## [WHAT IS NEEDED]
List each line of the data in which the string "Yovel" appears.

## [INFORMATION PROVIDED]
--

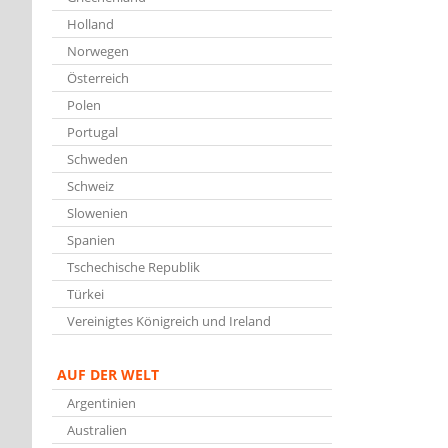
Holland
Norwegen
Österreich
Polen
Portugal
Schweden
Schweiz
Slowenien
Spanien
Tschechische Republik
Türkei
Vereinigtes Königreich und Ireland
AUF DER WELT
Argentinien
Australien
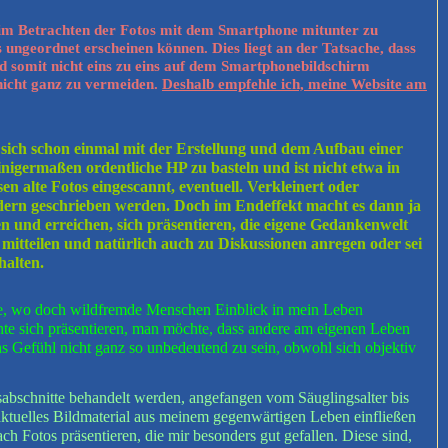
eim Betrachten der Fotos mit dem Smartphone mitunter zu
ungeordnet erscheinen können. Dies liegt an der Tatsache, dass
d somit nicht eins zu eins auf dem Smartphonebildschirm
nicht ganz zu vermeiden.
Deshalb empfehle ich, meine Website am
r sich schon einmal mit der Erstellung und dem Aufbau einer
einigermaßen ordentliche HP zu basteln und ist nicht etwa in
n alte Fotos eingescannt, eventuell. Verkleinert oder
ldern geschrieben werden. Doch im Endeffekt macht es dann ja
 und erreichen, sich präsentieren, die eigene Gedankenwelt
 mitteilen und natürlich auch zu Diskussionen anregen oder sei
halten.
elle, wo doch wildfremde Menschen Einblick in mein Leben
e sich präsentieren, man möchte, dass andere am eigenen Leben
s Gefühl nicht ganz so unbedeutend zu sein, obwohl sich objektiv
nsabschnitte behandelt werden, angefangen vom Säuglingsalter bis
g aktuelles Bildmaterial aus meinem gegenwärtigen Leben einfließen
 Fotos präsentieren, die mir besonders gut gefallen. Diese sind,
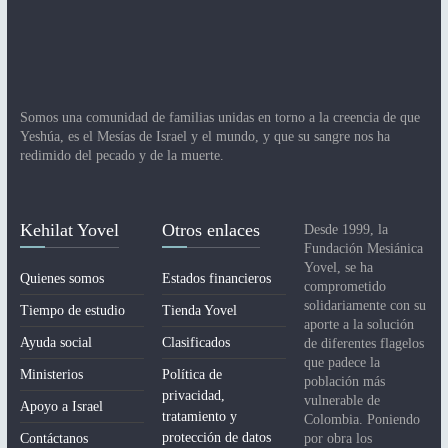
Somos una comunidad de familias unidas en torno a la creencia de que
Yeshúa, es el Mesías de Israel y el mundo, y que su sangre nos ha
redimido del pecado y de la muerte.
Kehilat Yovel
Otros enlaces
Desde 1999, la
Fundación Mesiánica
Yovel, se ha
Quienes somos
Estados financieros
comprometido
solidariamente con su
Tiempo de estudio
Tienda Yovel
aporte a la solución
Ayuda social
Clasificados
de diferentes flagelos
que padece la
Ministerios
Política de
población más
privacidad,
vulnerable de
Apoyo a Israel
tratamiento y
Colombia. Poniendo
protección de datos
Contáctanos
por obra los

--

## [RESPONSE BELOW]
Kehilat Yovel
Yovel, se ha
Tienda Yovel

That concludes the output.